Visite à une classe de Tamazight à «Tlat n Wedrar»

Par: Hassan Banhakeia (Université d’Oujda)

L’école était misérable: des carreaux durs fermaient hermétiquement les fenêtres classes du monde extérieur. De l’intérieur il était impossible de percevoir l’extérieur. Mais de la cour caillouteuse, on pouvait apercevoir comment le village était construit dans un trou, entouré de montagnes.

La classe, composée de vingt-huit élèves âgés de six à sept ans, était bouillonnante à la vue d’un étranger arriver dans leur espace. La visite de l’inspecteur, m’expliqua-t-on, les motivait tant. L’instituteur s’empressa de les rassurer que nous étions venus en amis, donc deux gars qui étaient juste là.

A première vue, l’on pouvait dire que les enfants étaient pauvres, que le village était pauvre: les routes qui y emmenaient étaient tortueuses. Et la part de l’horaire: trois heures hebdomadaires pour tamazight, réparties en cinq séances: expression orale, lecture et expression écrite.

La leçon commença avec la joie indescriptible des élèves. Ils sautillaient pour passer au tableau, ils hurlaient à la vue des lettres qui étaient gravées. Ils pouvaient tout déchiffrer, plus rapides que les «adultes». Ils étaient des bourses d’énergie infinie; ils inondaient la classe de voix, de paroles et de rires. Ils parlaient, je le sus après, tous tamazight chez eux, dans la rue et dans la cour. Sauf deux petites filles qui étaient parfaitement bilingues. Ils s’empressaient à déchiffrer les mots écrits en tifinagh. Ils proposaient au maître des «isekkilen», et ils se réjouissaient tant. Personne, faut-il le rappeler, ne connaissait le tifinagh avant l’école. Ils étaient unanimes: le tifinagh est une graphie nouvelle, belle et utile. Ils choisissaient rapidement la lettre qui leur plaisait le plus, mais hésitaient trop avant de signaler celle qui leur déplaisait. Le temps passait vite.

A la fin de notre rencontre, ils exprimèrent, mieux que les adultes, leur vœu de continuer à apprendre en tifinagh, et de voir ces lettres à la télévision...

Ah, la maudite «répression» vécue dans la peau, lors de mon enfance, je la vis surgir un moment comme une lumière forte pour s’exploser dans l’inanition. Comme si tout était parfait maintenant, ici et pour toujours!

Je découvris, abasourdi, dans ce petit gouffre sans fenêtre comment le tifinagh était assimilé d’une manière extraordinaire, moi qui pérorais par-ci par-là la difficulté de l’expérience. La découverte partielle d’une vérité engendre de l’autocritique…. (je défendais l’universalité du latin, et les handicaps du tifinagh). Tout cela était trop subjectif… L’école, c’est comme la vie frétillante devant le regard indécis et l’esprit hésitant de la Science… Je dis, et là c’est une autocritique, m’être trop méfié de l’efficacité du tifinagh. Les enfants étaient bien à l’aise dans cet enseignement. Ils agissaient librement sur la langue maternelle, et aux symboles de suivre. Point, c’est tout. L’expérience au sein de cette école est complètement étrangère aux discours «empruntés» des pédagogues ou des didacticiens. Inutile de ressasser les préjugés des adultes, ou d’énumérer les arrière-pensées des «politiciens» sans politique précise, je peux dire: le tifinagh fera sa place, dans la douleur comme une lésion cicatrisée sur la peau des marocains, comme un tatouage identitaire.

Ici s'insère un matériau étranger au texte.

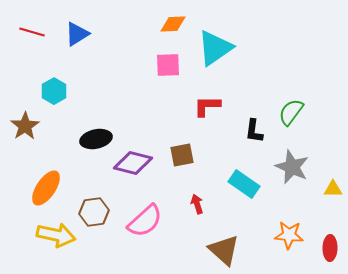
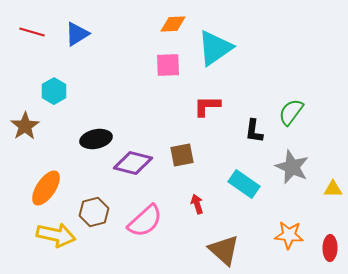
brown hexagon: rotated 8 degrees counterclockwise
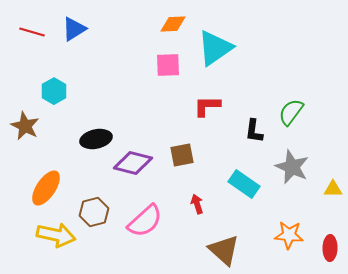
blue triangle: moved 3 px left, 5 px up
brown star: rotated 12 degrees counterclockwise
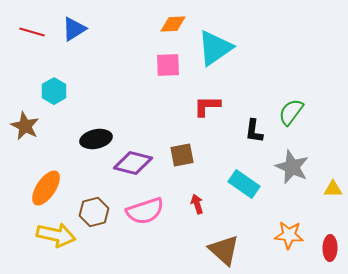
pink semicircle: moved 10 px up; rotated 24 degrees clockwise
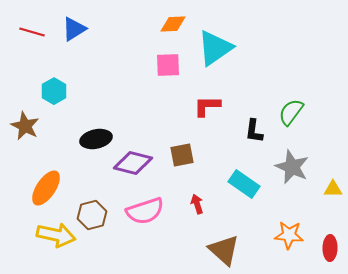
brown hexagon: moved 2 px left, 3 px down
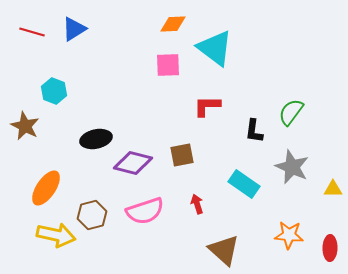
cyan triangle: rotated 48 degrees counterclockwise
cyan hexagon: rotated 10 degrees counterclockwise
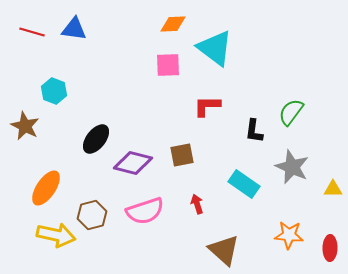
blue triangle: rotated 40 degrees clockwise
black ellipse: rotated 40 degrees counterclockwise
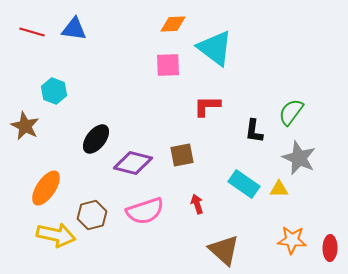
gray star: moved 7 px right, 9 px up
yellow triangle: moved 54 px left
orange star: moved 3 px right, 5 px down
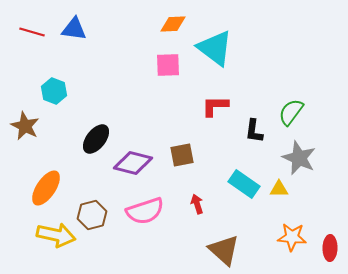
red L-shape: moved 8 px right
orange star: moved 3 px up
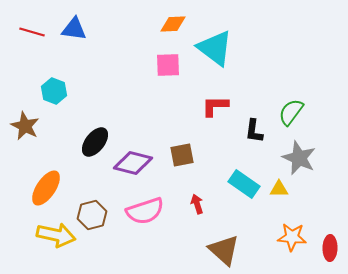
black ellipse: moved 1 px left, 3 px down
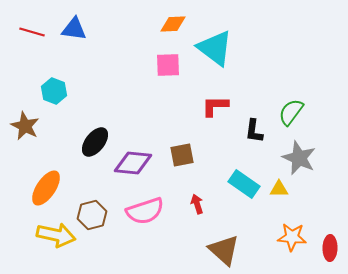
purple diamond: rotated 9 degrees counterclockwise
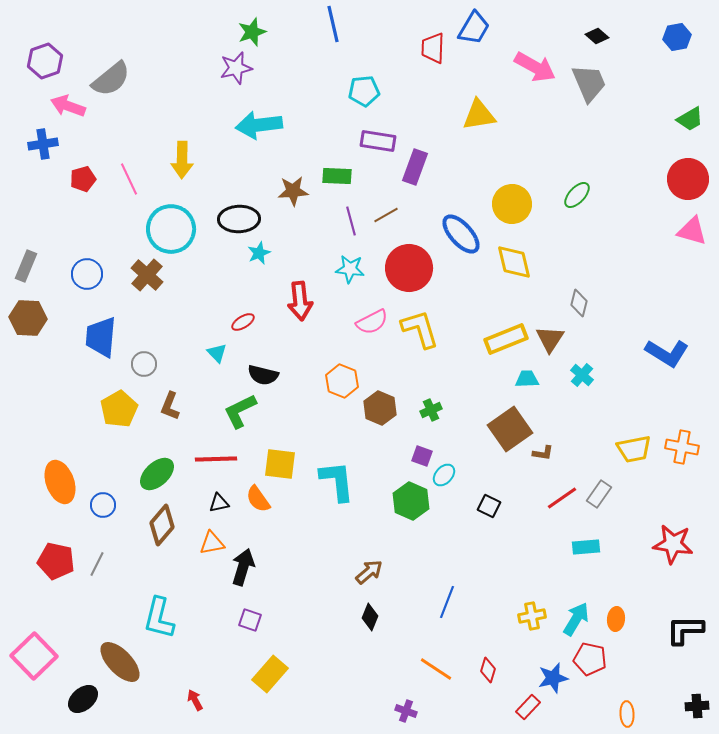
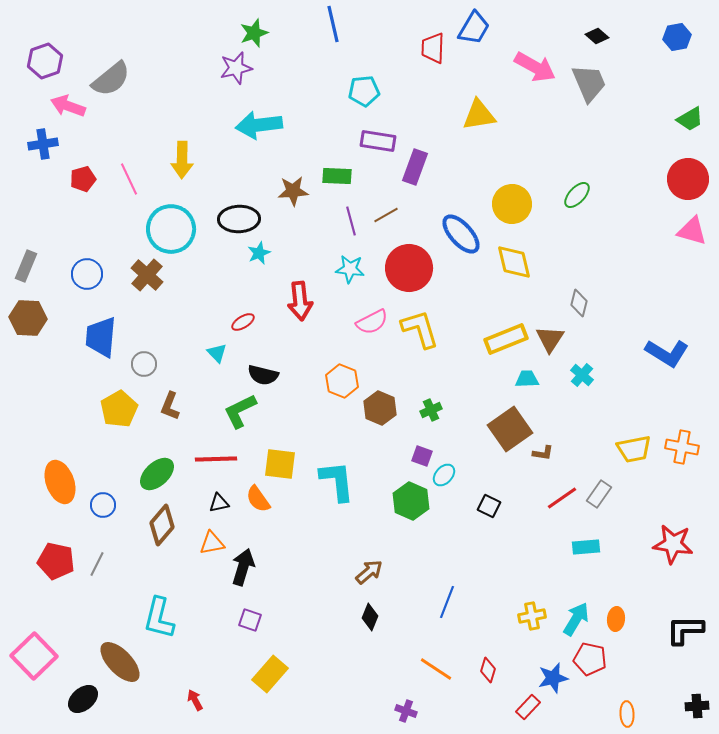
green star at (252, 32): moved 2 px right, 1 px down
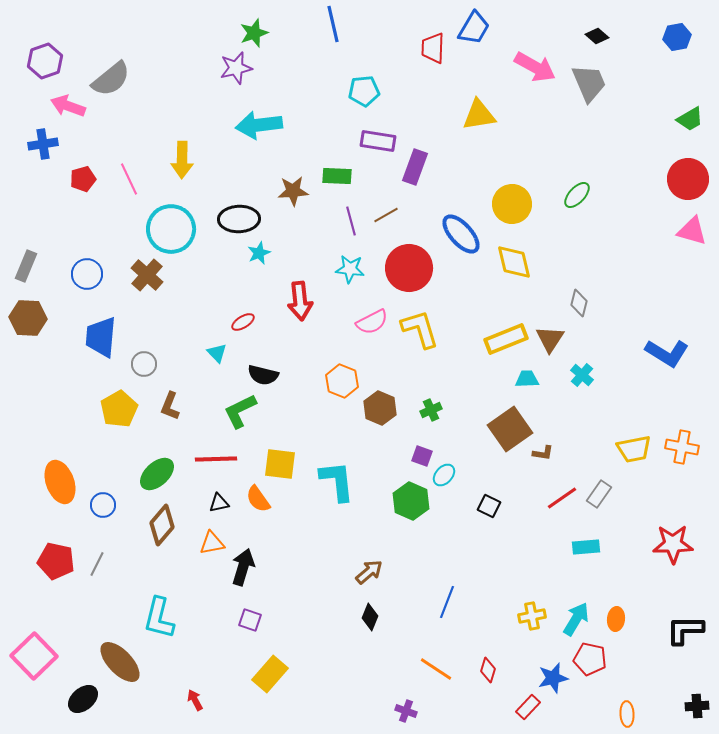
red star at (673, 544): rotated 9 degrees counterclockwise
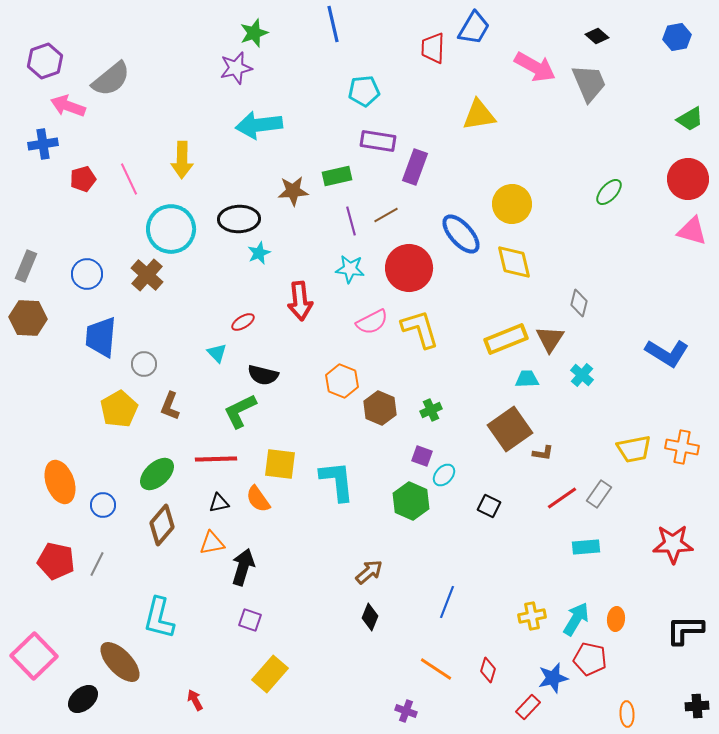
green rectangle at (337, 176): rotated 16 degrees counterclockwise
green ellipse at (577, 195): moved 32 px right, 3 px up
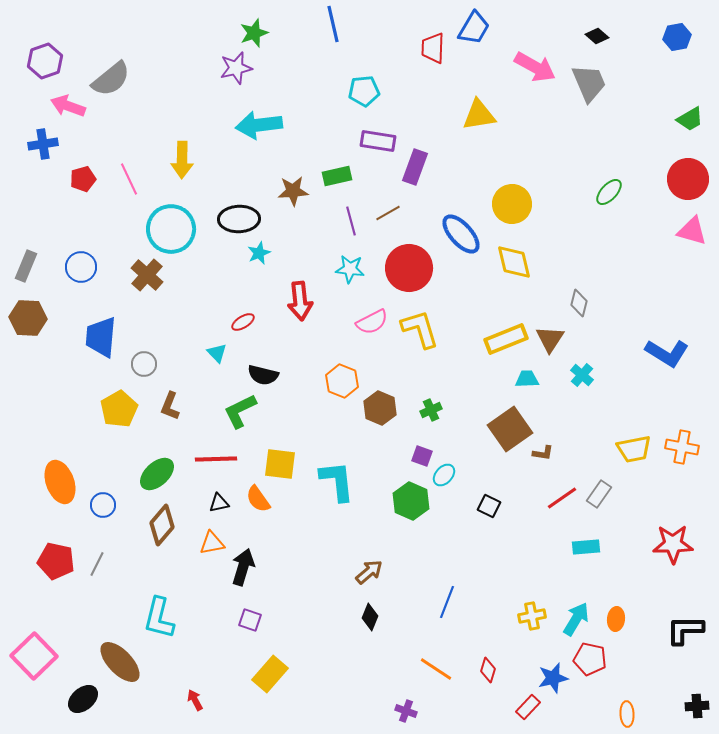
brown line at (386, 215): moved 2 px right, 2 px up
blue circle at (87, 274): moved 6 px left, 7 px up
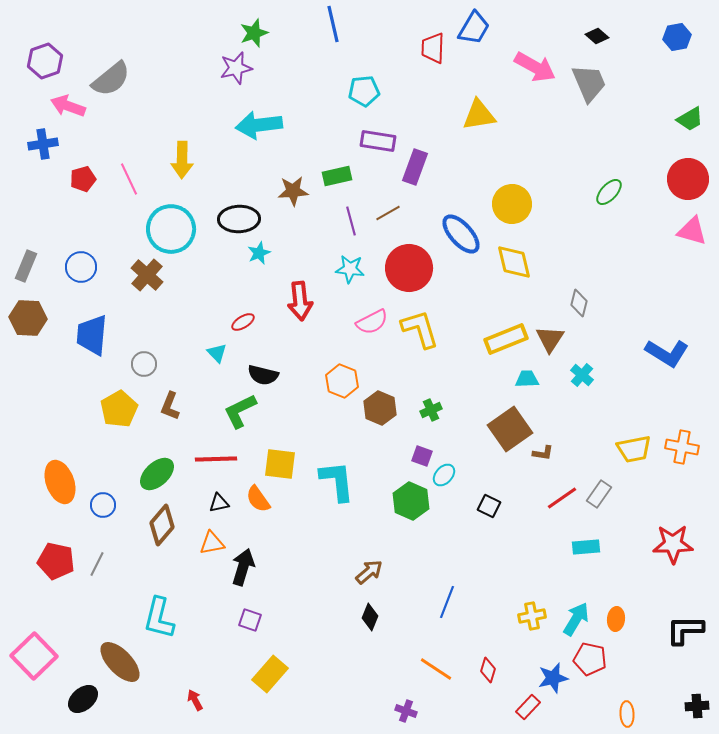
blue trapezoid at (101, 337): moved 9 px left, 2 px up
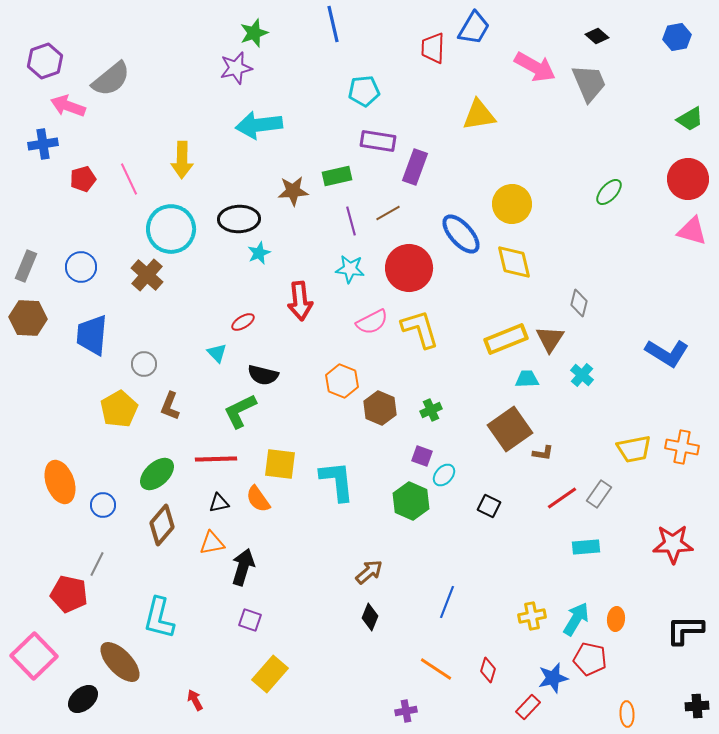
red pentagon at (56, 561): moved 13 px right, 33 px down
purple cross at (406, 711): rotated 30 degrees counterclockwise
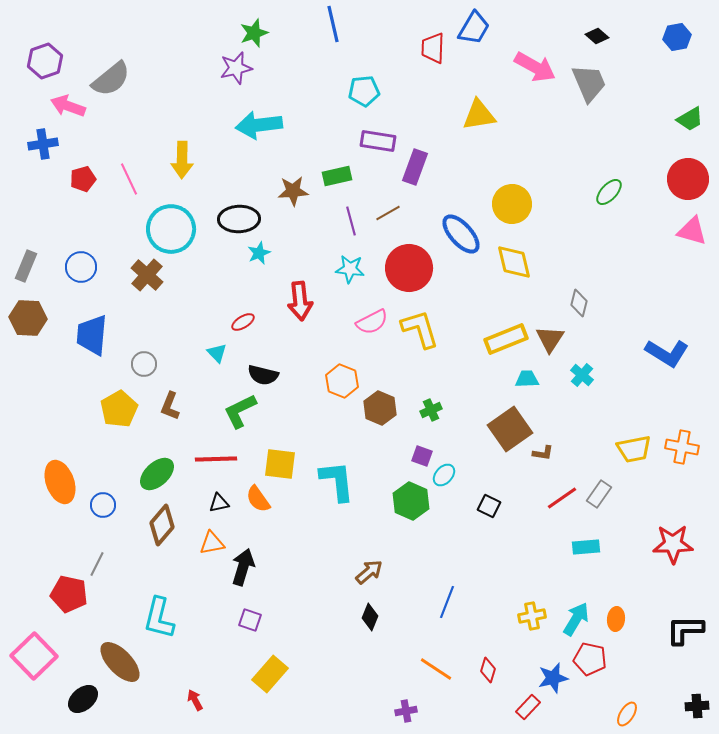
orange ellipse at (627, 714): rotated 35 degrees clockwise
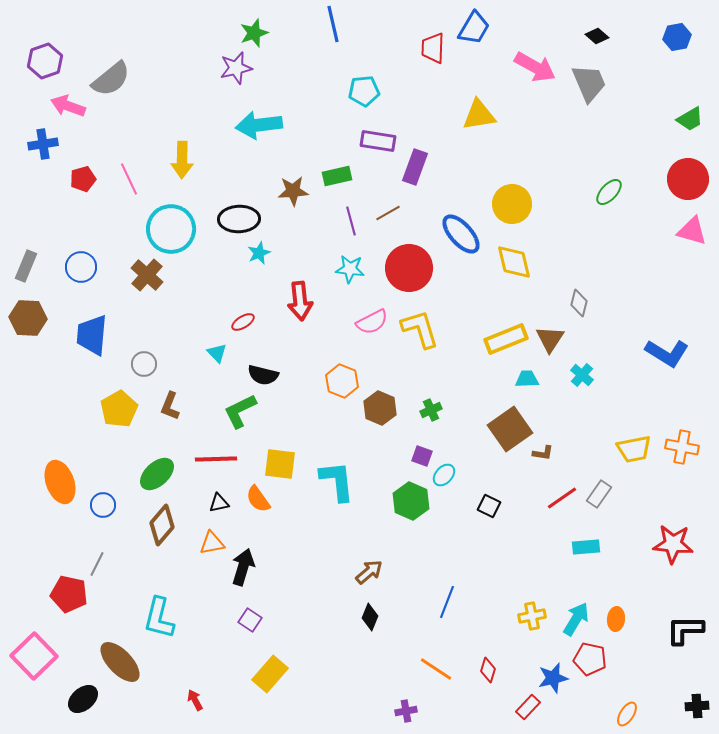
red star at (673, 544): rotated 6 degrees clockwise
purple square at (250, 620): rotated 15 degrees clockwise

D’ailleurs, il est frappant de constater que dans cette classe où tamazight et l’arabe prennent des corps différents mais unis, il faut parler d’harmonie, d’enseignement approprié. Au sein de cette classe, la domination d’une langue ou d’une autre, n’est plus posée, car le pouvoir revient de droit à la langue maternelle. Cela est naturel. Et cela affranchissait les enfants qui recherchaient avec facilité des exemples, essayaient d’analyser, comprenaient et réfléchissaient enfin. La langue, en tant que moyen d’expression, n’était plus une contrainte. Elle était la vie. L’intérieur se dévoilait facilement. Je voyais ces élèves sortir des lianes de la mort, de l’ignorance et de la déperdition et se retrouver jubilés dans les champs de la vie. Et les durs carrreaux disparaître à jamais.

Ainsi, la classe n’est pas conçue pour fabriquer des êtres soumis. La soumission ne peut être l’objectif d’un apprentissage, mais plutôt à découvrir la vie. Tamazight, en tant que culture et langue séculairement minorisées, ne peut être enseignée ni édifiée dans la contrainte. Pour être plus clair, vivre au service des autres langues. Il faut la décloisonner, l’affranchir et la nourrir de sa «propre» âme.

L’instituteur était surtout vivant.

Revenons à ceux qui ont toujours refusé cet accès à l’école…. Les ennemis de tamazight ont commis deux fautes majeures, historiques à cause de leur tolérance. D’une part, ils ont toléré cette langue pour être enseignée en première année. Et d’autre part, ils ont fait tout pour qu’elle soit enseignée avec la graphie tifinagh… Au fond, cette inimitié n’est qu’une haine de soi détournée, masquée.

Néanmoins, l’apprentissage de tamazight au Maroc se situe entre deux limites, étant un exercice hétérogène et complexe, mais combien rapide et fructueux. Que s’éclaircissent les objectifs et les tâches à remplir par cette culture/langue autochtone… Là, le danger de l’«istinass» demeure encore vivant si:

il n’y a pas de continuité;

il n’y a pas de manuel;

il n’y a pas de fixation;

tamazight n’est pas langue d’enseignement;

il n’y a pas de perspectives de futur grâce à cet apprentissage.

Que l’enseignement ne soit plus une domestication suivie d’un dressage, mais plutôt une ouverture sur le monde. C’est bien grâce à l’introduction de tamazight à l’école, que cette ouverture (démocratie) sera possiblement possible. Là, la voix à nourrir et enfance, droits de l’enfance et culture, et école et apprentissage sont trois (mêmes) pièces absolument constitutives, d’une école à venir dans notre société maghrébine.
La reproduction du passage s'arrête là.